Exercise brief:
Locate the word "Cana" in the material, then show every line that holds it.

Exercise input:

==============================

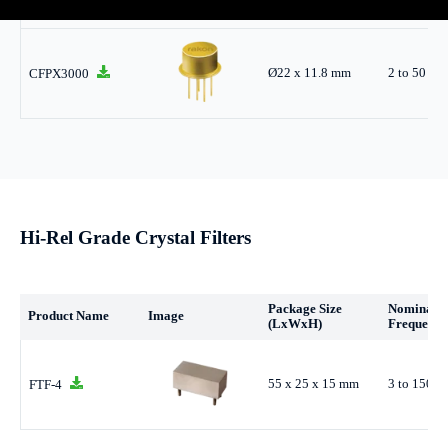
Ø22 x 11.8 mm
2 to 50 M
CFPX3000
Hi-Rel Grade Crystal Filters
Package Size
Nominal
Product Name
Image
(LxWxH)
Frequency
55 x 25 x 15 mm
3 to 150 
FTF-4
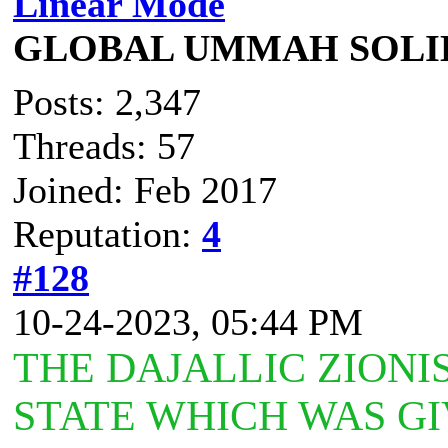
Linear Mode
GLOBAL UMMAH SOLI
Posts: 2,347
Threads: 57
Joined: Feb 2017
Reputation:
4
#128
10-24-2023, 05:44 PM
THE DAJALLIC ZIONI
STATE WHICH WAS GI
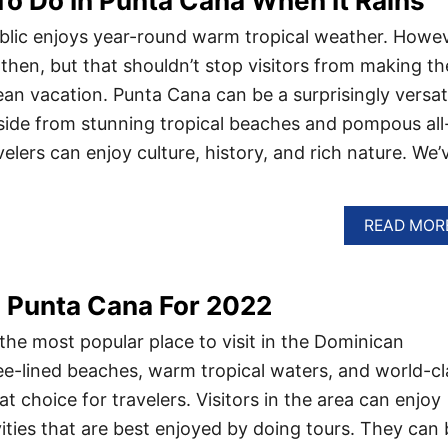
To Do In Punta Cana When It Rains
lic enjoys year-round warm tropical weather. Howev
then, but that shouldn’t stop visitors from making th
ean vacation. Punta Cana can be a surprisingly versat
side from stunning tropical beaches and pompous all
avelers can enjoy culture, history, and rich nature. We’
READ MOR
n Punta Cana For 2022
the most popular place to visit in the Dominican
ree-lined beaches, warm tropical waters, and world-cl
at choice for travelers. Visitors in the area can enjoy
vities that are best enjoyed by doing tours. They can 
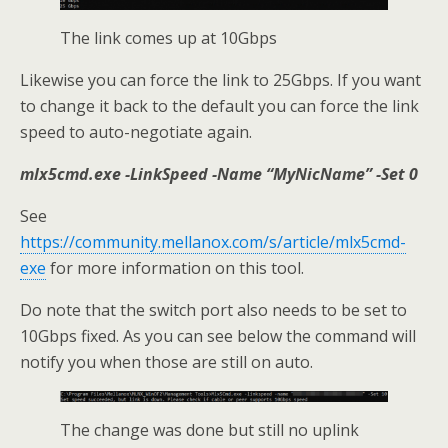
The link comes up at 10Gbps
Likewise you can force the link to 25Gbps. If you want
to change it back to the default you can force the link
speed to auto-negotiate again.
mlx5cmd.exe -LinkSpeed -Name “MyNicName” -Set 0
See
https://community.mellanox.com/s/article/mlx5cmd-
exe
for more information on this tool.
Do note that the switch port also needs to be set to
10Gbps fixed. As you can see below the command will
notify you when those are still on auto.
The change was done but still no uplink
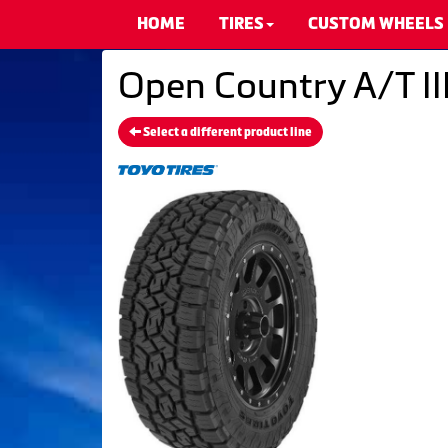
HOME
TIRES
CUSTOM WHEELS
Open Country A/T III
Select a different product line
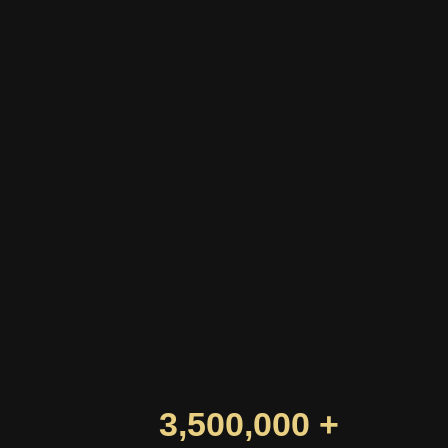
3,500,000 +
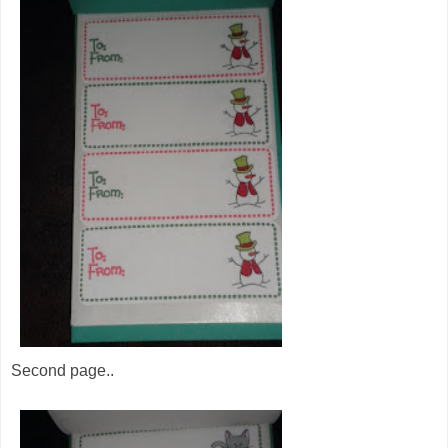
Second page..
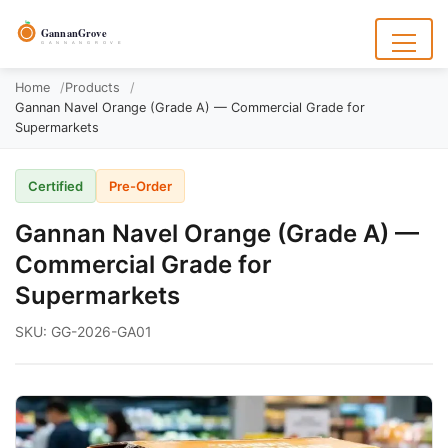
to
content
GannanGrove
G A N N A N G R O V E
Menu
Home
Products
Gannan Navel Orange (Grade A) — Commercial Grade for
Supermarkets
Certified
Pre-Order
Gannan Navel Orange (Grade A) —
Commercial Grade for
Supermarkets
SKU: GG-2026-GA01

==============================

Your response:
To Do In Punta Cana When It Rains
ean vacation. Punta Cana can be a surprisingly versat
n Punta Cana For 2022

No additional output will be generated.